Le sue parole mi hanno richiamato alla mente la bellissima postfazione al meraviglioso pamphlet di Luigi Zoja, Utopie della vita quotidiana (edito da Catelvecchi).

«Credo che alla base di tutto ci sia una passione per la fragilità, cioè per la poesia delle cose. […] Una ricerca spinta nei luoghi più nascosti e assorti, dove c’è senso di provvisorietà, di passaggio, pieni di gente che cammina e arriva ben oltre la meta che si era prefissata. […] Fare piazza pulita delle certezze da quattro soldi, dell’arroganza e dell’altruismo a buon mercato. E arrivare, invece, a quel pozzo profondissimo dove il denaro, il potere, la moda, la retorica, si liquefanno per lasciare spazio a un fiume di domande che, solo, può rendere la terra un luogo ospitale e il vicino un essere attraente del quale si desidera l’amicizia.

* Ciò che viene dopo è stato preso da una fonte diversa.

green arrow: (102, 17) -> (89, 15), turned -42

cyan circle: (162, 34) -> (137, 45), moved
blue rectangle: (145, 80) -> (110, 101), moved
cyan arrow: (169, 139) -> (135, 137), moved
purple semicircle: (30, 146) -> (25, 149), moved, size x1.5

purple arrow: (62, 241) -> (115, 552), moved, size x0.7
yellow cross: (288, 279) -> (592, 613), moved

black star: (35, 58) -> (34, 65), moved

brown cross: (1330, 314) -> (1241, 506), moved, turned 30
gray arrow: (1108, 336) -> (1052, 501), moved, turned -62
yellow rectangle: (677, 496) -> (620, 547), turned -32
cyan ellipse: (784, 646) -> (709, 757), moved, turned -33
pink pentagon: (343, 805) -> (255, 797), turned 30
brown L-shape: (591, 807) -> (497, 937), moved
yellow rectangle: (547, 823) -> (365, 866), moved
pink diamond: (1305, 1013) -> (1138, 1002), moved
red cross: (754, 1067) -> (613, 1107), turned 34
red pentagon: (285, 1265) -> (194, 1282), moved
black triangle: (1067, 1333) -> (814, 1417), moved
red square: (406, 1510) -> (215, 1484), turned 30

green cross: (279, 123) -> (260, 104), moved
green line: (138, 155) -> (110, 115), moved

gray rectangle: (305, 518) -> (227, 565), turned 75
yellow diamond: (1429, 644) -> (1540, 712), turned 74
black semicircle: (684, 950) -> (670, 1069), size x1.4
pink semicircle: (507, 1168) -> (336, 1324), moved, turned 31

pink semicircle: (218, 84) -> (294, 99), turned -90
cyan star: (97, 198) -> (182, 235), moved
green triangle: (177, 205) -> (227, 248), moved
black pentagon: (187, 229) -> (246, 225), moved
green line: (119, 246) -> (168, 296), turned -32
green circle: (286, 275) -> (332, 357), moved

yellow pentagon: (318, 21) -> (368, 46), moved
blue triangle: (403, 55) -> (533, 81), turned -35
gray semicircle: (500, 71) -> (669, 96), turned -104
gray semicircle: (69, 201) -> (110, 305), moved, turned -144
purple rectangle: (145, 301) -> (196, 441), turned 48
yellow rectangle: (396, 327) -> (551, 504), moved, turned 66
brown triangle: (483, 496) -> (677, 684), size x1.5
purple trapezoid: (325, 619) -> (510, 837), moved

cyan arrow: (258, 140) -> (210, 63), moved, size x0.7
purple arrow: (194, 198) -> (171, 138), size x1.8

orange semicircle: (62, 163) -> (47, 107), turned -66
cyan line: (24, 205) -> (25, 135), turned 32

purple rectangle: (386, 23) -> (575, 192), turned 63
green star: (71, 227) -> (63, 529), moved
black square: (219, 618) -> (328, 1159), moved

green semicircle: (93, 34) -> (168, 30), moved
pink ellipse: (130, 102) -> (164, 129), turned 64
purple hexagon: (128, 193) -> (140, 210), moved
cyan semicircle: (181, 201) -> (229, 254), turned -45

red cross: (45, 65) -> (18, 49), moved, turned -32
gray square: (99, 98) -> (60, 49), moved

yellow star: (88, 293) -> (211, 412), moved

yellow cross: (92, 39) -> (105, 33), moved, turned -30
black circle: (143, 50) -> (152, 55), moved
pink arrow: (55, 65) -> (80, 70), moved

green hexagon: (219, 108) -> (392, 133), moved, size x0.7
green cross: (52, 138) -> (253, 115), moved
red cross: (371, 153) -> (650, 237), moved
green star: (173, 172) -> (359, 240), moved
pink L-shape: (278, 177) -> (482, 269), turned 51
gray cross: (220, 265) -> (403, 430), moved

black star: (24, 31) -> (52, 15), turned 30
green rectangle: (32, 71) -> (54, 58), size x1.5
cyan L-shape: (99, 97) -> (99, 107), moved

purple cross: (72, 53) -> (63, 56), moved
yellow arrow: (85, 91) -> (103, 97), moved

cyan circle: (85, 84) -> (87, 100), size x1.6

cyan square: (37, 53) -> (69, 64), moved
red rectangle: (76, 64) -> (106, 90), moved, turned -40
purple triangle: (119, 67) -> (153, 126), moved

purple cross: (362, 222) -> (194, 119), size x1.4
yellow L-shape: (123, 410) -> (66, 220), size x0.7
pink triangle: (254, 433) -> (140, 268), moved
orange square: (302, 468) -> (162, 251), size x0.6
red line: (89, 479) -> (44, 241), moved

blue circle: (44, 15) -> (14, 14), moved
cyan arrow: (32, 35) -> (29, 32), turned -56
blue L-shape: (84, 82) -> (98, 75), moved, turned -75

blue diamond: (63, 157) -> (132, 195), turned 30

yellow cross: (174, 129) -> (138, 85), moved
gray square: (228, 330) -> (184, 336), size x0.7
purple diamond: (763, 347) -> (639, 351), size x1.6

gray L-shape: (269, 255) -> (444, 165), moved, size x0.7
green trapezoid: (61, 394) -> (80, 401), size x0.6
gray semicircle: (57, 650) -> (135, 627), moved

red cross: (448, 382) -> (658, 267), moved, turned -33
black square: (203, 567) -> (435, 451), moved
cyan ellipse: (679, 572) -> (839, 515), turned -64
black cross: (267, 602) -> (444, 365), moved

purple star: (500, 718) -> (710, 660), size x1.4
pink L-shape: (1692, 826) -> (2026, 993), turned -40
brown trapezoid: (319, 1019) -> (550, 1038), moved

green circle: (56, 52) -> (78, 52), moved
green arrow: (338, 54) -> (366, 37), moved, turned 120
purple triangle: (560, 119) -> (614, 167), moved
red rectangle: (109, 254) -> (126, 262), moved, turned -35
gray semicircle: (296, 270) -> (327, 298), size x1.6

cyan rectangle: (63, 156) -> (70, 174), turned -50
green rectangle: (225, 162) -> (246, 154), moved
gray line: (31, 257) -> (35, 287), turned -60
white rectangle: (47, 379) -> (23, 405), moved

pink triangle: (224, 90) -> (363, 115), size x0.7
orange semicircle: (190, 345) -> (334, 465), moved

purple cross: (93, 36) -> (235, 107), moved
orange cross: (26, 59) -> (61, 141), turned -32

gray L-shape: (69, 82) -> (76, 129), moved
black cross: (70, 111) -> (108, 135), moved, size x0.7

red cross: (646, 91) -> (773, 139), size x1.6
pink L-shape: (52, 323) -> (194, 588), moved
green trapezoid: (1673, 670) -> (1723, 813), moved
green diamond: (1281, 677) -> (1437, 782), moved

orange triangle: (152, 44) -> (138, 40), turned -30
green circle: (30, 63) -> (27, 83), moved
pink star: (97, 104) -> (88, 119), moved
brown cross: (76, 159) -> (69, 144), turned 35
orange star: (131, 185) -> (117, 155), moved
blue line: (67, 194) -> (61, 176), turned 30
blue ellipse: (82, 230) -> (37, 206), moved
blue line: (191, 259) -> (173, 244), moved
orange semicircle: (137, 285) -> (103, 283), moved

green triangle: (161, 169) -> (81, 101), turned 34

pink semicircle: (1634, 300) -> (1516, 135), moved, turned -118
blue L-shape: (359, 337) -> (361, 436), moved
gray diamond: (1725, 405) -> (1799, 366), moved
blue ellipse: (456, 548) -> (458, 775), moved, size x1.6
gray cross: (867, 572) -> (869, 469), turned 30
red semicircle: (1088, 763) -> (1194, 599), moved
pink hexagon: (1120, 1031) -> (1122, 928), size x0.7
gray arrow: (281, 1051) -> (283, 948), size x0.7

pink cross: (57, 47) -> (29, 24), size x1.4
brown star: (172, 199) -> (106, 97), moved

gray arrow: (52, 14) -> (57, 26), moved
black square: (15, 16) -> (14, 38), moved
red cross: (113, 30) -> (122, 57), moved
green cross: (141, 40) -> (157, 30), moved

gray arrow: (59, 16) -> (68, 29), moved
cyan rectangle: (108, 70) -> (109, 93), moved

Abbandonare la frenesia del fare per concedere terreno alla cortesia, alla gentilezza, alle parole dolci e agli sguardi scrupolosi. […] Incamminarsi su sentieri impervi e solitari, schivando l’abusivismo della modernità, arrivando all’unica patria possibile: quella di chi sa di essere gettato sulla terra, con radici deboli e spesso marce, eppure desideroso di dare frutti commestibili a tutti. […] Agire nel quotidiano come se ci si stesse misurando con l’assoluto».

Abitiamo, pur a distanza, il bar degli utopisti.
E invitiamo tutti i nostri amici e le nostre amiche.

«Chi in quel bar decide di passare un minuto o una vita intera per costruire un bel sogno, decide di impegnarsi nelle cose di ogni giorno, fra gli amici e gli stranieri, per andare verso il futuro, quel futuro per il quale prova nostalgia».